The growth pharma model
As discussed earlier, Allergan (AGN) has adopted its new industry model, “growth pharma,” based on identifying five characteristics that will make the company grow faster and differentiate it from its peers, the big pharma companies.
Strong top line growth
Allergan reported revenue of $3.8 billion in 1Q16, a 48% rise over 1Q15. The company has leading global brands in its product portfolio, including Botox, Namenda, and Restasis.
The company has acquired and divested many businesses, and it now has a sustainable revenue model with top line revenue growth each quarter. These acquisitions and divestitures have helped the company to increase its product portfolio as well as its geographical reach.
Allergan is focused on developing innovative products for unmet medical needs. It wants to achieve and maintain the top position through new and existing products in selected therapeutic areas.
Allergan has a simplified manufacturing network, a well-established sales and marketing network, and products that yield high-profit margins.
Open science research and development
Allergan has a strong pipeline of products under development, and the company’s research and development team is focused on developing innovative products that can provide growth as well as leadership positions for its drugs.
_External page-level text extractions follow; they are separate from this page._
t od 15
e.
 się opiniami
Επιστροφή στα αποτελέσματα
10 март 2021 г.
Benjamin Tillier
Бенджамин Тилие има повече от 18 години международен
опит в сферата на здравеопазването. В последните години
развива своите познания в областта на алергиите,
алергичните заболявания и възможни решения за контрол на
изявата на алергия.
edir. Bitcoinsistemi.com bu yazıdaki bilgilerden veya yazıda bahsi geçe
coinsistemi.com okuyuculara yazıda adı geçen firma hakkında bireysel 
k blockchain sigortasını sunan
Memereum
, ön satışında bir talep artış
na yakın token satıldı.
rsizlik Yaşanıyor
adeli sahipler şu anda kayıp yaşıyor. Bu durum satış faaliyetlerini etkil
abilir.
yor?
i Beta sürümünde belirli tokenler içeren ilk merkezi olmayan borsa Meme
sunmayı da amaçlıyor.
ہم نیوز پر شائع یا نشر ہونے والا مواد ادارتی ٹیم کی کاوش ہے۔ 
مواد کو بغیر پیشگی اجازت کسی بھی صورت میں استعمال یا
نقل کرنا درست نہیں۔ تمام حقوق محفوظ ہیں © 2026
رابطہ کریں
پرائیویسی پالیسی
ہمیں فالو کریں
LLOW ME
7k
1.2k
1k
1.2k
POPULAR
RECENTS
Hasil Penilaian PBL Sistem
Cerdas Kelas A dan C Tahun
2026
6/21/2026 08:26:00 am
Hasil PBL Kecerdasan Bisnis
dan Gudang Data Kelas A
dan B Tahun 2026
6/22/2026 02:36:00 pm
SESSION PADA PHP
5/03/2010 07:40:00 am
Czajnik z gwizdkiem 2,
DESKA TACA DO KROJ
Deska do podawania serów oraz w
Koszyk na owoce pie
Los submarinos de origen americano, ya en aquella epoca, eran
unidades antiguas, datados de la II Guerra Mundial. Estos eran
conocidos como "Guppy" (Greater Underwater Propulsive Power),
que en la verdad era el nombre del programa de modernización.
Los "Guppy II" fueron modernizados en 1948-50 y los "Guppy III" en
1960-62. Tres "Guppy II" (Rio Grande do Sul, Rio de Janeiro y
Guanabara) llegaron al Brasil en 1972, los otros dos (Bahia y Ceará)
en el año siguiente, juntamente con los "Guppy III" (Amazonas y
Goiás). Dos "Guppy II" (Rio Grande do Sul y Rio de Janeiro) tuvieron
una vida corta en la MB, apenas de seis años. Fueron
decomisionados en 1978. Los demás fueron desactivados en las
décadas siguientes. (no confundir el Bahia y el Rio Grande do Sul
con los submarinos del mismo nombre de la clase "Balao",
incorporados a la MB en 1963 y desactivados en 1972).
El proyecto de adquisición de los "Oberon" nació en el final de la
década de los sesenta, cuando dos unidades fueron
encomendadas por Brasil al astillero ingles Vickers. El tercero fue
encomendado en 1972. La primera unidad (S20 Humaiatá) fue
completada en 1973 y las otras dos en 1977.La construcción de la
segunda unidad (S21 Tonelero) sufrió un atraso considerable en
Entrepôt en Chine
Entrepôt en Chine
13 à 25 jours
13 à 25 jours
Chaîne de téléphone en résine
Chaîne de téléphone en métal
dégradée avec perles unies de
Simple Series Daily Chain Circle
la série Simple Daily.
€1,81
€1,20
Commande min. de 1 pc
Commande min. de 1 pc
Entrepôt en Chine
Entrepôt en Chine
Allergan contends that it has a clear understanding of the diseases in the therapeutic areas it deals with, making it highly service-oriented to its customers.
Investors can consider ETFs such as the VanEck Vectors Healthcare ETF (PPH), which holds ~5.1% of its total assets in Allergan, or the Health Care Select Sector SPDR ETF (XLV), which holds ~3.4% of its total assets in Allergan, in order to divest their risk.